Work request: Could you repeat the listing below exactly while leaving its pictures behind?

Supplied material:
----

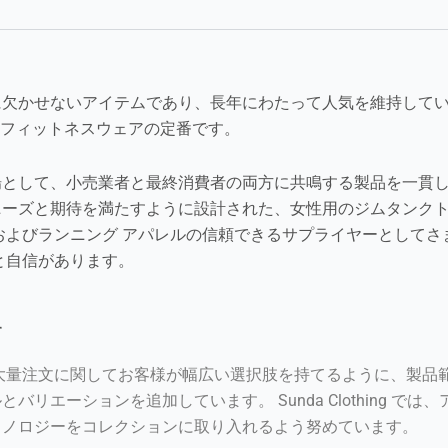
に欠かせないアイテムであり、長年にわたって人気を維持して
女性用フィットネスウェアの定番です。
場として、小売業者と最終消費者の両方に共鳴する製品を一貫
ニーズと期待を満たすように設計された、女性用のジムタンク
およびランニング アパレルの信頼できるサプライヤーとして
と自信があります。
す
大量注文に関してお客様が幅広い選択肢を持てるように、製品
リエーションを追加しています。 Sunda Clothing で
クノロジーをコレクションに取り入れるよう努めています。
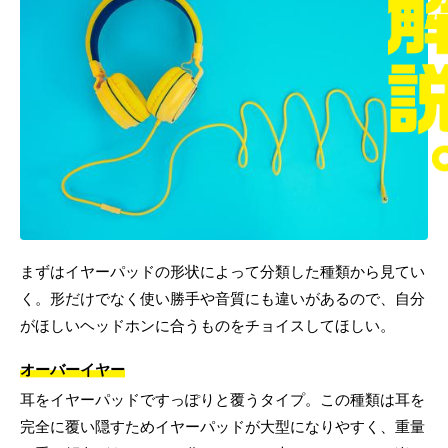
まずはイヤーパッドの形状によって分類した種類から見てい
く。形だけでなく使い勝手や音質にも違いがあるので、自分
がほしいヘッドホンに合うものをチョイスしてほしい。
オーバーイヤー
耳をイヤーパッドですっぽりと覆うタイプ。この種類は耳を
完全に覆い隠すためイヤーパッドが大型になりやすく、重量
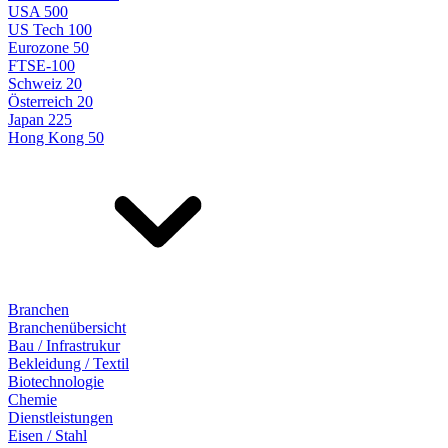
USA 500
US Tech 100
Eurozone 50
FTSE-100
Schweiz 20
Österreich 20
Japan 225
Hong Kong 50
Branchen
Branchenübersicht
Bau / Infrastrukur
Bekleidung / Textil
Biotechnologie
Chemie
Dienstleistungen
Eisen / Stahl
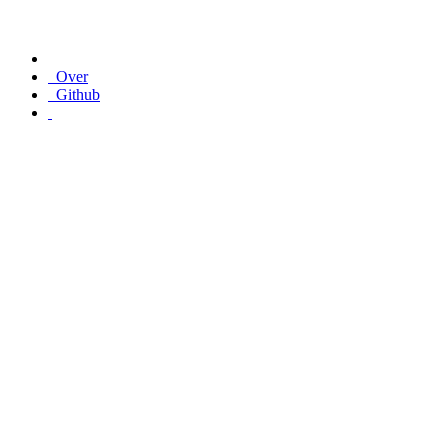
Over
Github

----

Output for this exercise:
に欠かせないアイテムであり、長年にわたって人気を維持して
女性用フィットネスウェアの定番です。
場として、小売業者と最終消費者の両方に共鳴する製品を一貫
ニーズと期待を満たすように設計された、女性用のジムタンク
およびランニング アパレルの信頼できるサプライヤーとして
と自信があります。
す
大量注文に関してお客様が幅広い選択肢を持てるように、製品
リエーションを追加しています。 Sunda Clothing で
クノロジーをコレクションに取り入れるよう努めています。
まずはイヤーパッドの形状によって分類した種類から見てい
く。形だけでなく使い勝手や音質にも違いがあるので、自分
がほしいヘッドホンに合うものをチョイスしてほしい。
オーバーイヤー
耳をイヤーパッドですっぽりと覆うタイプ。この種類は耳を
完全に覆い隠すためイヤーパッドが大型になりやすく、重量
USA 500
US Tech 100
Eurozone 50
FTSE-100
Schweiz 20
Österreich 20
Japan 225
Hong Kong 50
Branchen
Branchenübersicht
Bau / Infrastrukur
Bekleidung / Textil
Biotechnologie
Chemie
Dienstleistungen
Eisen / Stahl
Over
Github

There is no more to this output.